De Christiana expeditione apud Sinas suscepta ab Societate Jesu ... (Latin for "On the Christian Mission among the Chinese by the Society of Jesus ...") is a book based on an Italian manuscript written by the most important founding figure of the Jesuit China mission, Matteo Ricci (1552–1610), expanded and translated into Latin by his colleague Nicolas Trigault (1577–1628). The book was first published by Christoph Mang in 1615 in Augsburg.[1]
The book's full title is De Christiana expeditione apud sinas suscepta ab Societate Jesu.

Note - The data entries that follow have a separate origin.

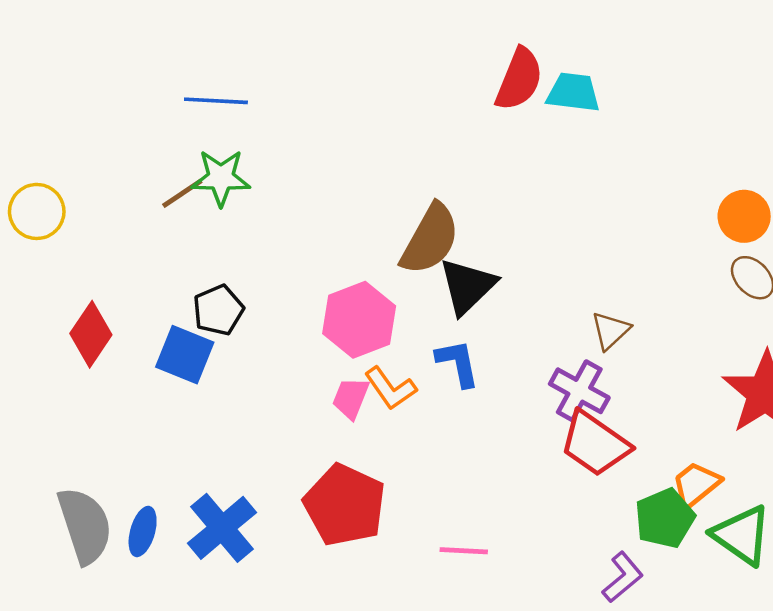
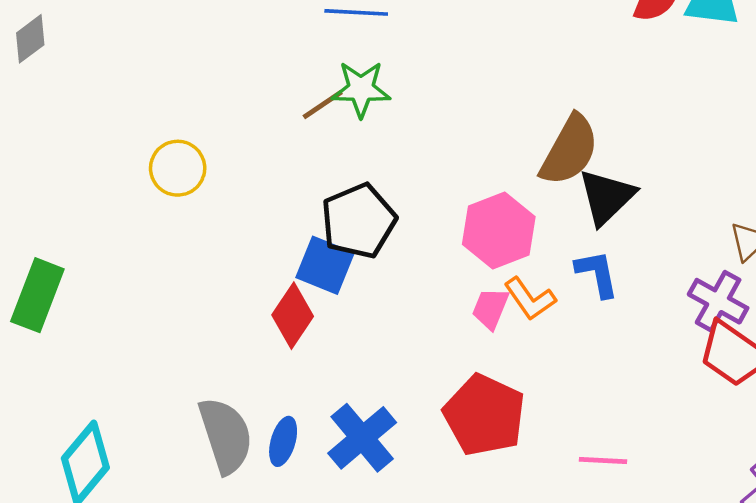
yellow circle: (37, 211) -> (178, 168), moved
black pentagon: (218, 310) -> (359, 221), size x1.5
red diamond: (91, 334) -> (293, 316), moved

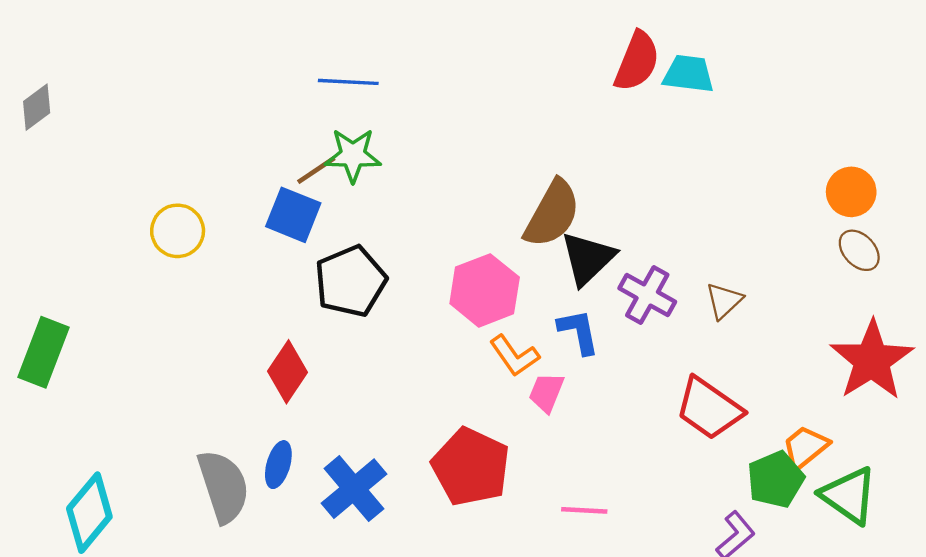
blue square: (325, 265) -> (293, 215), moved
purple cross: (718, 301) -> (647, 295), moved
pink trapezoid: (490, 308) -> (546, 392), moved
blue ellipse: (283, 441) -> (278, 465), moved

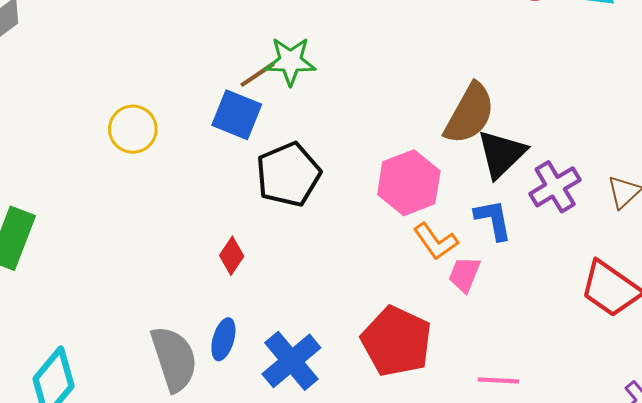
purple cross: (647, 295) -> (555, 187), turned 30
red diamond: (288, 372) -> (232, 256), size x0.7

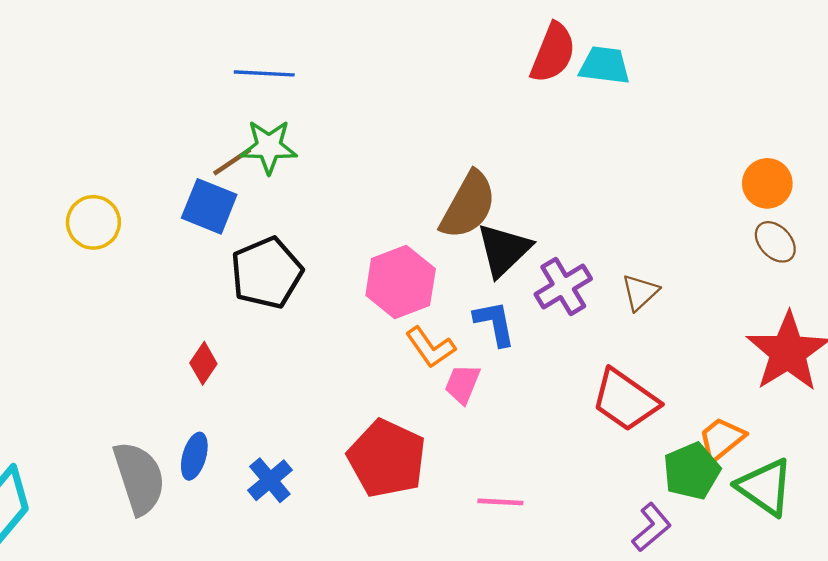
blue cross: (291, 361) -> (270, 480), size x0.7

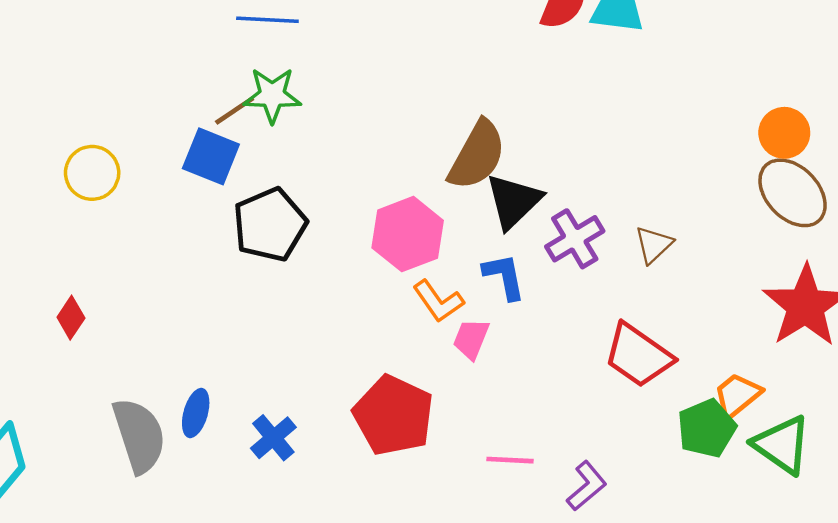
brown ellipse: (775, 242) -> (793, 193), size x1.6
red diamond: (203, 363) -> (71, 318), moved
purple L-shape: (652, 527) -> (587, 486), moved

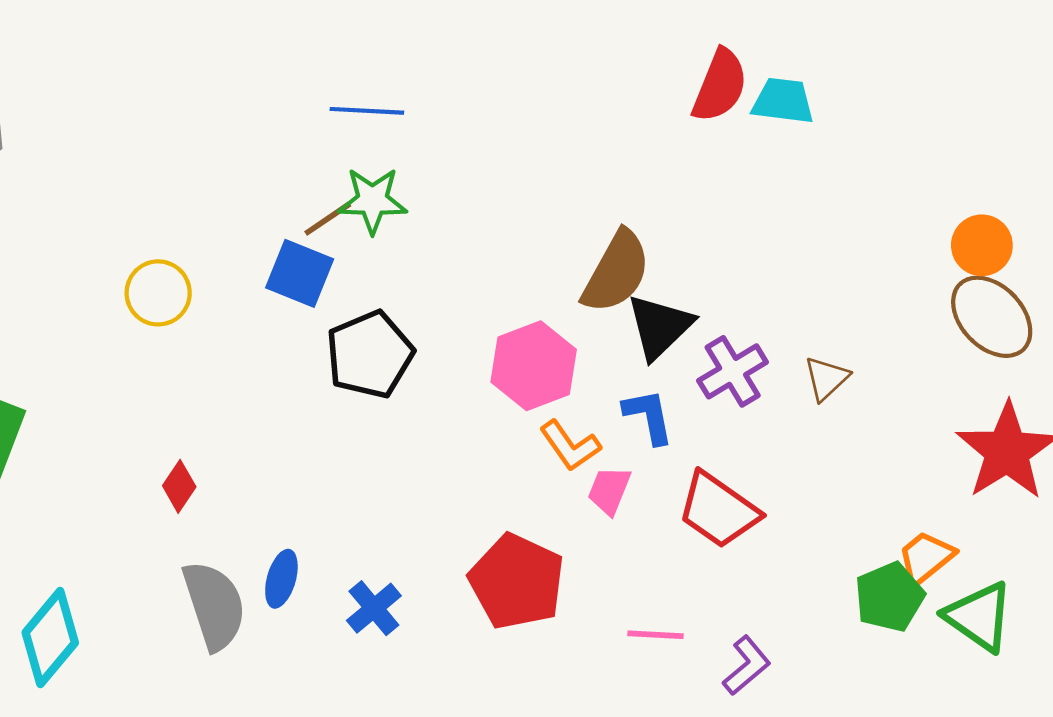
red diamond: (71, 318) -> (179, 486), moved
red trapezoid: (638, 355) -> (719, 510), moved

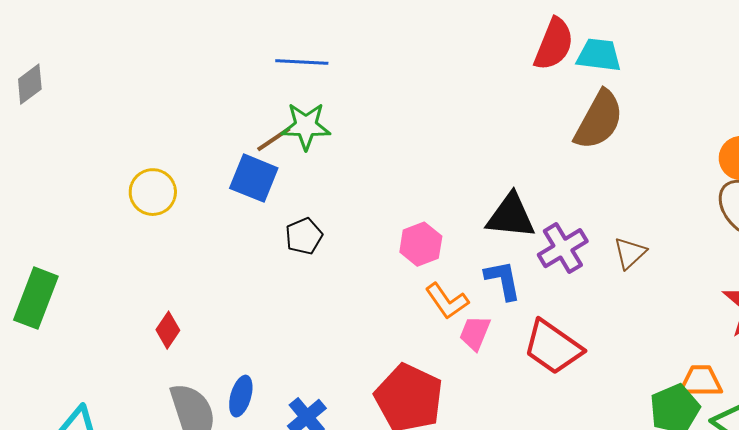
brown semicircle: (616, 272) -> (599, 120), moved
black triangle: (660, 327) -> (511, 216), turned 50
black pentagon: (370, 355) -> (304, 236), size x0.6
pink hexagon: (534, 366) -> (421, 244), size x0.7
orange trapezoid: (926, 558) -> (701, 381), turned 39

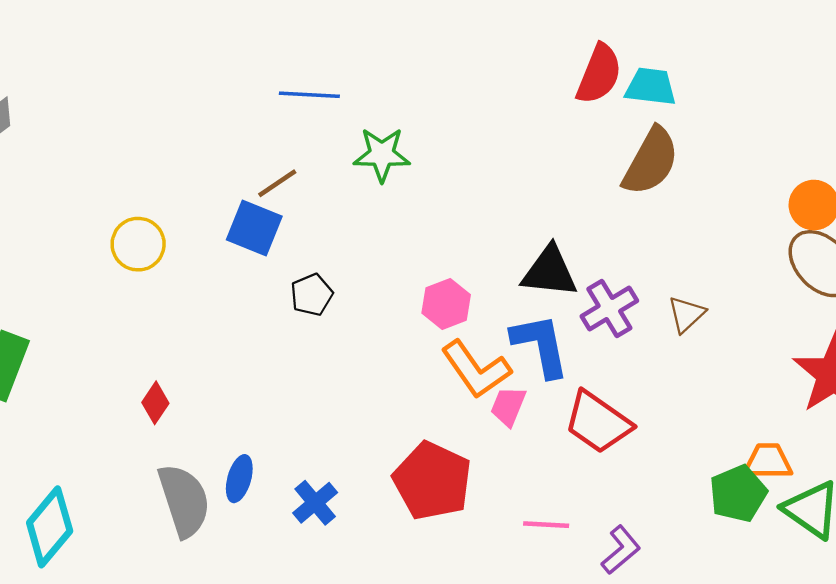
green star: (306, 126) -> (382, 154), moved
blue L-shape: (503, 280) -> (540, 345), size x1.4
orange L-shape: (447, 301) -> (476, 369), size x1.4

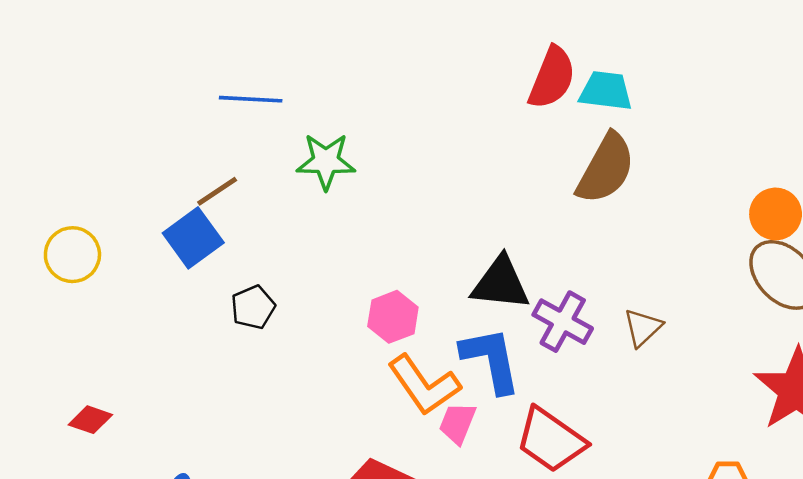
blue square: (254, 228) -> (193, 238), turned 32
purple cross: (609, 309) -> (563, 322), turned -30
red diamond: (155, 403) -> (90, 420), turned 75

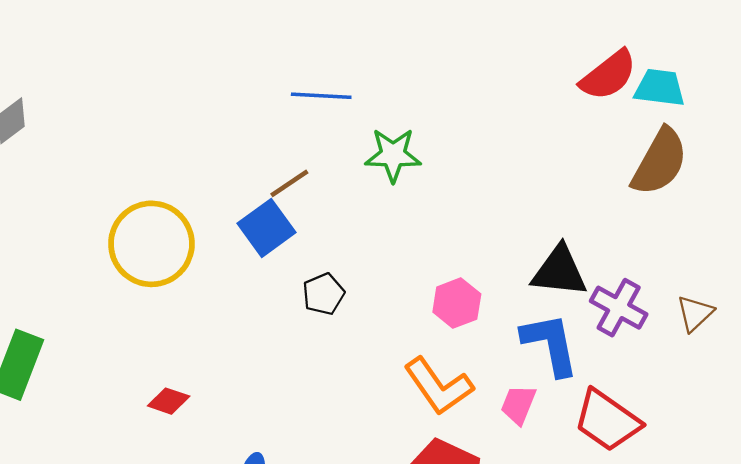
red semicircle: (552, 78) -> (608, 75), turned 30
yellow circle: (72, 255) -> (151, 244), size x1.6
orange L-shape: (424, 385) -> (439, 386), moved

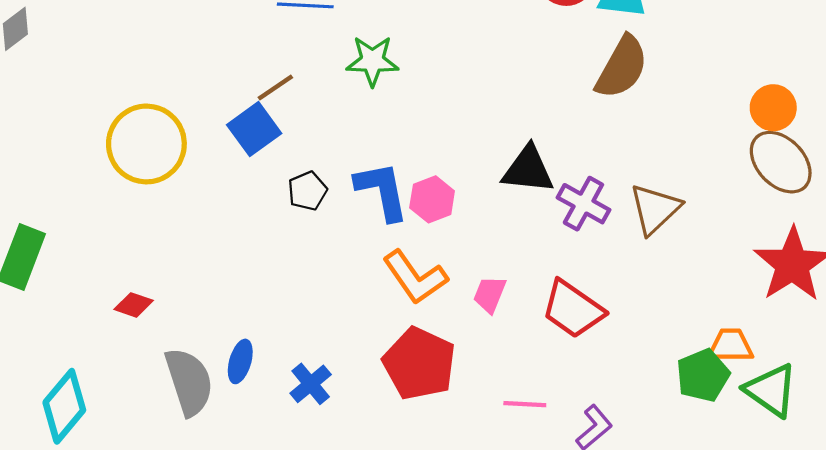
brown triangle: (695, 313) -> (655, 209), size x1.5
blue L-shape: (550, 344) -> (382, 191), moved
red diamond: (169, 401) -> (134, 305), moved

Ex P. Matthaei Riccii eiusdem Societatis commentariis Libri V: Ad S.D.N. Paulum V. In Quibus Sinensis Regni mores, leges, atque instituta, & novae illius Ecclesiae difficillima primordia accurate & summa fide describuntur ("The Christian Expedition among the Chinese undertaken by the Society of Jesus from the commentaries of Fr. Matteo Ricci of the same Society... in which the customs, laws, and principles of the Chinese kingdom and the most difficult first beginnings of the new Church there are accurately and with great fidelity described / authored by Fr. Nicolas Trigault, Belgian, of the same Society,"[2] dedicated to Pope Paul V). As it indicates, the work contained an overview of the late Ming China's geography, politics, and culture, its philosophy and religions, and described the history of Christianity's inroads into China (primarily, the work of Ricci himself and his fellow Jesuits). The book articulated Ricci's approach for planting Christianity on the Chinese soil: an "accommodationist" policy, as later scholars called it, based on the premise of the essential compatibility between Christianity and Confucianism.[1] With some evolutionary changes, this policy continued to guide Jesuit missionaries in China for the next century.[1]
The first major book published in Europe by an author who was not only fluent in Chinese and conversant in Chinese culture but also had traveled over much of the country, Ricci-Trigault's work was highly popular, and went through at least 16 editions in a number of European languages in the several decades after its first publication.[3] The existence of a Persian translation, created sometime in the second half of the 17th century in Delhi, suggests that the book also circulated in Mughal India.[4]